Penelitian berlokasi pada 2 kebun di Kecamatan Tebo Tengah, Tebo, Jambi, yang sudah bermitra dengan perusahaan sejak tahun 2007; luas kebun karet 1.638 ha dengan 300 petani; rata-rata petani punya kebun 5,46 ha/orang; sebagian besar juga mereka bekerja untuk perusahaan, segingga settiap bulannya mereka, selain menerima pembagian keuntungan juga mendapatkan gaji dari perusahaan.
Skema kemitraannya adalah pekebun sebagai pemilik lahan membentuk koperasi; pekebun menyerahkan dokumen lahandan memberikan kewenangan kepada pengurus koperasi untuk mencari partner potensial; koperasi bekerjasama dengan perusahaan membuat MoU diketahui oleh kepala desa, camat, kepala dinas koperasi dan kepala dinas perkebunan serta bupati Kabupaten Tebo. Perjanjian kerjasama ini melibatan tiga pihak yaitu koperasi sebagai perwakilan petani, perusahaan dan pemda dengan tujuan membangun dan mengembangkan pola kemitraan perkebunan karet.
Perusahaan bertanggung jawab dalam pengelolaan perkebunan karet dengan mekanisme pembagian keuntungan; pembagian keuntungan antara koperasi dengan perusahaan adalah 50:50 berdasarkan keuntungan bersih.
Dua kebun yang bermitra ini jaraknya berjauhan. Koperasi 1 kebun luas 392 ha, koperasi 2 1.246 ha, masing-masing beroperasi secara mandiri. Sample penelitian ini untuk koperasi 1 tanaman tahun 2007-2009 seluas 220,8 ha dan koperasi 2 tanaman tahun 2008-2015 seluas 1.186,6 ha.
Di koperasi 1 produksi karet kering berfluktuasi pertahunnya, secara signifikan meningkat dari tahun 2013 81.455 kg menjadi 439.107 kg (puncak produksi) tahun 2023. Fluktuasi produksi disebabkan sejumlah faktor seperti umur tanaman, iklim, penyakit daun dan praktek budidaya. Di koperasi 2 produksi karet kering naik dari 232.004 kg tahun 2016 menjadi 1.417.953 kg tahun 2023. Penanaman tahun 2008-2015 meningkat dari 416 ha tahun 2016 menjadi 1.183,6 ha tahun 2023.

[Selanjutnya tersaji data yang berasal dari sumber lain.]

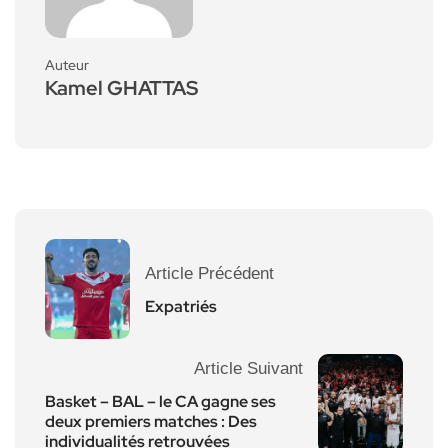
Auteur
Kamel GHATTAS
Article Précédent
Expatriés
Article Suivant
Basket – BAL – le CA gagne ses
deux premiers matches : Des
individualités retrouvées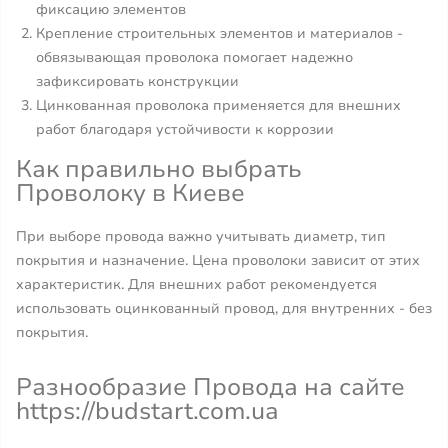
фиксацию элементов
Крепление строительных элементов и материалов -
обвязывающая проволока помогает надежно
зафиксировать конструкции
Цинкованная проволока применяется для внешних
работ благодаря устойчивости к коррозии
Как правильно выбрать
Проволоку в Киеве
При выборе провода важно учитывать диаметр, тип
покрытия и назначение. Цена проволоки зависит от этих
характеристик. Для внешних работ рекомендуется
использовать оцинкованный провод, для внутренних - без
покрытия.
Разнообразие Провода на сайте
https://budstart.com.ua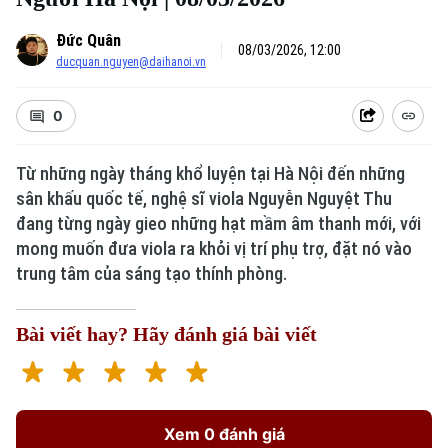
Đức Quân
08/03/2026, 12:00
ducquan.nguyen@daihanoi.vn
0
Từ những ngày tháng khổ luyện tại Hà Nội đến những
sân khấu quốc tế, nghệ sĩ viola Nguyễn Nguyệt Thu
đang từng ngày gieo những hạt mầm âm thanh mới, với
mong muốn đưa viola ra khỏi vị trí phụ trợ, đặt nó vào
trung tâm của sáng tạo thính phòng.
Bài viết hay? Hãy đánh giá bài viết
Xem 0 đánh giá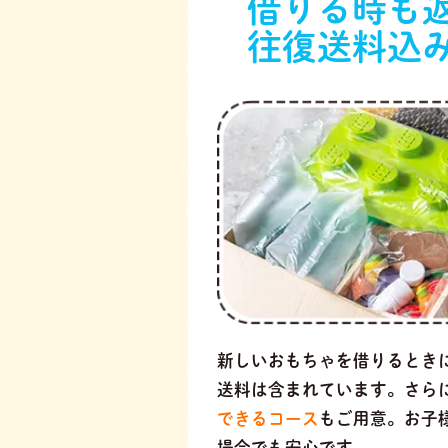
借りる時も
往復送料込
新しいおもちゃを借りるとき
送料は含まれています。さら
できるコース
もご用意。お子
場合でも安心です。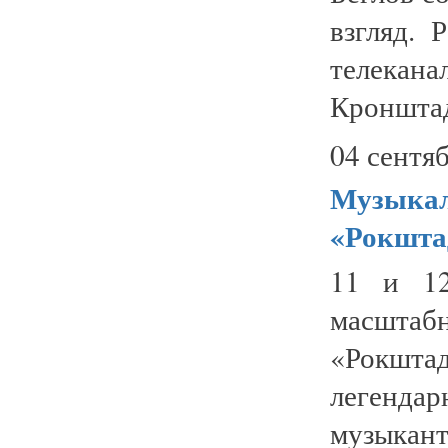
взгляд. 
телека
Кронштад
04 сентяб
Музыкал
«Рокштад
11 и 12
масштаб
«Рокштад
легенд
музыкан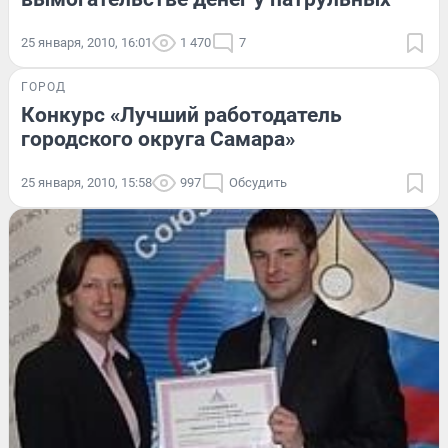
25 января, 2010, 16:01
1 470
7
ГОРОД
Конкурс «Лучший работодатель
городского округа Самара»
25 января, 2010, 15:58
997
Обсудить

Koperasi 1 harga karet kering tertinggi bervariasi paling tinggi Rp23.011/kg pada September 2024 dan paling rendah Rp16.106 pada tahun 2025. Di koperasi 2 harga karet terendah Rp14.567 tahun 2016 dan paling tinggi Rp23.147/kg.
Pada koperasi 1 peningkatan produktivitas karet kering luar biasa dari 369 kg/ha tahun 2013 menjadi 1.989 kg/ha tahun 2023. Hal ini menunjukkan pengelolaan perkebunan yang baik serta daya dukung lahan spt topografi yang datar dan cukupnya tenaga kerja penyadap.
Sedang pada koperasi 2 produktivitas berfluktuasi dari 558 kg/ha tahun 2016 menjadi 1.198 kg/ha pada tahun 2023. Produktivitas relatif rendah karena kebun relatif berbukit dan jauh dari desa/pemukiman penduduk. Kondisi ini menyebabkan kesulitan mencari penyadap, akibatnya banyak pohon yang tidak disadap sehingga produktivitas masih terbilang rendah.
Pada koperasi 1 data menunjukkan ada peningkatan produksi dan keuntungan dari tahun 2013-2024. Produktivitas yang semakin meningkat menujukkan manajemen usaha tani lebih baik. Penjualan dan pembagian keuntungan juga semakin meningkat tergantung pada harga karet. Secara umum kinerja keuanganya positif. Secara ekonomi kemitraan berjalan sukses karena masing-masing pihak mendapat manfaat dari naiknya produksi, kenaikan harga dan pembagian keuntungan setiap tahun.
Pada koperasi 2 menunjukkan kinerja positif juga dilihat dari meningkatnya penjualan dan pembagian keuntungan. Hal ini ditunjang oleh perluasan lahan dan naiknya harga karet. Produksi yang berfluktuasi setiap tahun menunjukkan perlu perbaikan, terutama manajemen sadap, yaitu bagaimana supaya kebutuhan tenaga sadap terpenuhi.
Kemitraan ini terbukti mampu mengurangi kemiskinan dengan naiknya pendapatan pekebun karet di Tebo. Kemitraan pekebun dengan perusahaan besar membuat peluang pasar semakin besar dengan harga yang kompetitif. Dari kemitraan, pekebun belajar teknik budidaya karet yang lebih baik. Petani juga belajar manajemen perkebunan yang membuat mereka lebih mandiri dan profesional dalam mengelola kebunnya.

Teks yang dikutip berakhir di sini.